**TASK DESCRIPTION:**
Each line of the listing where the string "товар" appears is to be identified and copied.

==== AVAILABLE RECORDS

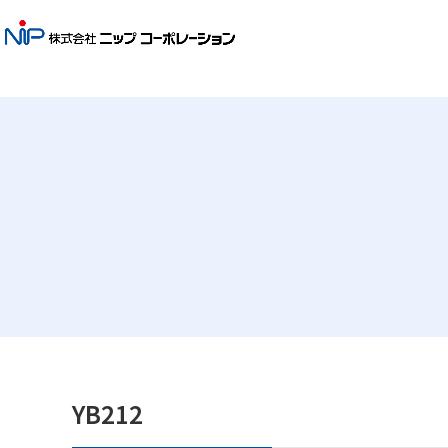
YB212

========
==== AVAILABLE RECORDS

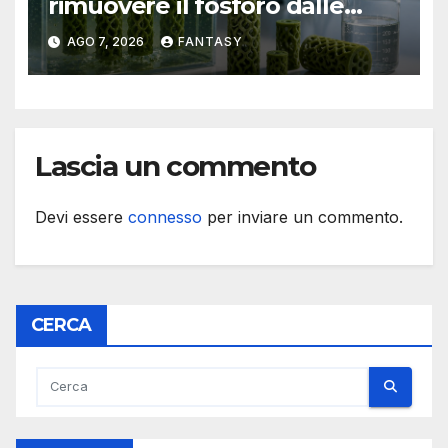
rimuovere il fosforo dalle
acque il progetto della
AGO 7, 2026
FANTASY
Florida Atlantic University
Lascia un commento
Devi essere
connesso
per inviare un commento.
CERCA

========
==== AVAILABLE RECORDS

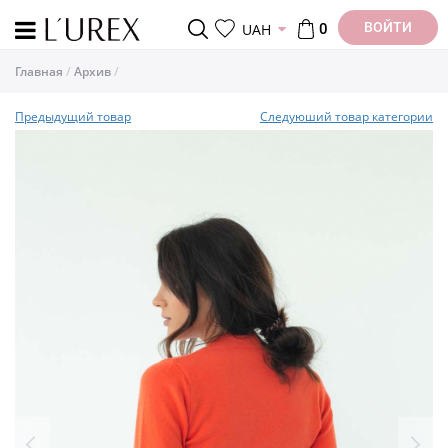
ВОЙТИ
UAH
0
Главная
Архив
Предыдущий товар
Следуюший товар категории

========

**TASK RESPONSE:**
Предыдущий товар
Следуюший товар категории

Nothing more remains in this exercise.